Various forms of clinical depression are defined by the American Psychiatric Association's Diagnostic and Statistical Manual of Mental Disorders, Fourth Edition (DSM IV). According to this classification scheme, five or more symptoms (see Table 1) must be present during the same two-week period, and they must represent a change from previous functioning, in order for a person to receive a diagnosis of major depressive disorder (MDD). At least one of these symptoms must be either depressed mood or loss of interest or pleasure (i.e., anhedonia). The symptoms must cause distress or impairment in social, occupational, or other important areas of functioning, and they must not be clearly and fully accounted for by the direct physiological effects of a substance or a general medical condition. The average episode Table 1 SOURCE: Author length for major depression is approximately seven months.

In addition to major depressive disorder, dysthymic disorder is a less severe, but more chronic form of depression. Dysthymia is indicated by the presence of a depressed mood occurring on most days for a period of at least two years. Average episode length is approximately ten years, and the disorder often lasts for up to twenty or thirty years. To meet criteria for dysthymic disorder, a person must display, in addition to depressed mood, at least two of the following symptoms: poor appetite or overeating, insomnia or hypersomnia, low energy or fatigue, low self-esteem, poor concentration or difficulty making decisions, and feelings of hopelessness. The person must have these symptoms for more than two months to meet the criteria for diagnosis. As with major depression, these symptoms must cause distress or impairment in social, occupational, or other important areas of functioning, and must not be clearly and fully accounted for by the direct physiological effects of a substance or a general medical condition.

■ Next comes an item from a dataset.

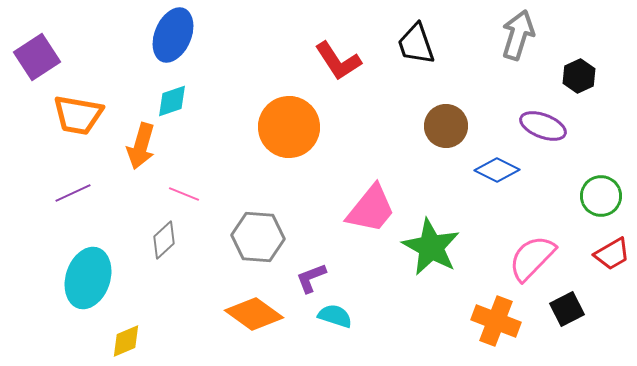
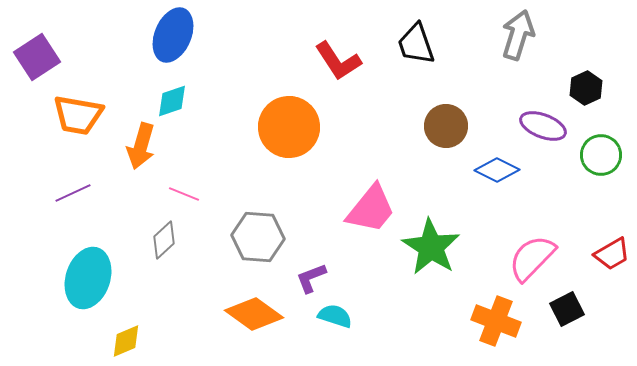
black hexagon: moved 7 px right, 12 px down
green circle: moved 41 px up
green star: rotated 4 degrees clockwise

Individuals who do not meet criteria for a major depressive episode or dysthymic disorder may nonetheless display symptoms of depression. Estimates in the late 1990s indicated that approximately 10 percent of elderly primary-care patients display such subsyndromal depression. Research in the late 1990s and early 2000s suggests that subsyndromal depression among elderly persons is best viewed as a less intense form of major depressive disorder. That is, elderly persons with subsyndromal depression experience distress and impairment, but to a lesser degree than those who meet the full criteria for MDD. Two symptoms that may distinguish MDD from subsyndromal depression among elderly persons are suicidal thoughts and feelings of guilt or worthlessness.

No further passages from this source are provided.